Malaysian Bonds Decline This Week on Faster Inflation Outlook

Malaysia’s 10-year government bonds posted the biggest weekly drop since January on speculation inflation will accelerate from a 32-month high due to rising living costs.

Consumer-price gains will average between 3 percent and 4 percent in 2014, compared with 2.1 percent last year, amid costlier electricity, fuel and sugar, according to a March 19 central bank report. Malaysia should be vigilant on price pressures and stand ready to adjust policy rates if headline inflation remains elevated, the International Monetary Fund said in a statement last month.

“Inflation will probably continue to go up and peak around the middle of the year,” said Winson Phoon, a Kuala Lumpur-based fixed-income analyst at Maybank Investment Bank Bhd., a unit of the nation’s largest lender. “Inflation is probably one of the reasons that investors are bearish on the bond market.”

The yield on Malaysia’s 4.181 percent notes due July 2024 climbed two basis points, or 0.02 percentage point, this week to 4.14 percent in Kuala Lumpur, according to data compiled by Bloomberg. It reached 4.15 percent yesterday, the highest level since Feb. 13, and was little changed today.

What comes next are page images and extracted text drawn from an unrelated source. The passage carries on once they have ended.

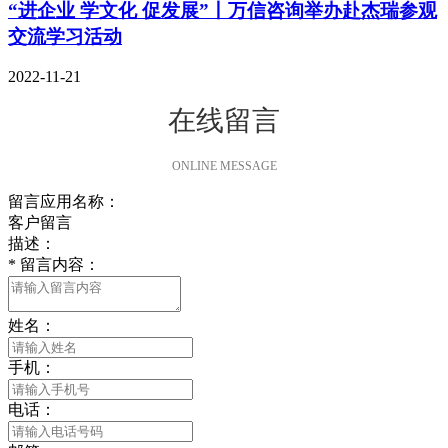
“进企业 学文化 促发展”丨万信咨询举办赴杰瑞参观
交流学习活动
2022-11-21
在线留言
ONLINE MESSAGE
留言应用名称：
客户留言
描述：
*
留言内容：
姓名：
手机：
电话：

The ringgit declined 0.2 percent from March 28 to 3.2802 per dollar, data compiled by Bloomberg show. It advanced 0.1 percent today.

Swaps Rise

One-year interest-rate swaps reached 3.51 percent, the highest level since July 2011, signaling investors anticipate the central bank will raise borrowing costs from 3 percent. The benchmark has remained at that level since May 2011 even as inflation quickened to 3.5 percent in February.

Consumer prices advanced after the government trimmed fuel and power subsidies to lower the budget shortfall. Prime Minister Najib Razak will introduce a consumption tax in 2015 and targets a 15.6 percent reduction in subsidies to 39.4 billion ringgit ($12 billion) in 2014 for items such as sugar and cooking oil, according to a finance ministry report released in October.

Twelve of 17 economists surveyed by Bloomberg forecast Bank Negara Malaysia will increase the policy rate by at least 25 basis points this year. It next meets on May 8.

Citigroup Inc. is bearish on Malaysian debt due to broadening price pressures, and “upside risks to yields remain dominant,” strategists including Singapore-based Siddharth Mathur wrote in an April 3 report.

Malaysia’s exports increased 12.3 percent in February from a year earlier, exceeding the median forecast of economists for a 10.6 percent rise, a government report showed today. The trade surplus widened to 10.4 billion ringgit, the biggest gap since March 2012.

One-month implied volatility in the ringgit, a measure of expected moves in the exchange rate used to price options, rose eight basis points this week to 6.65 percent, according to data compiled by Bloomberg. The rate fell one basis point today.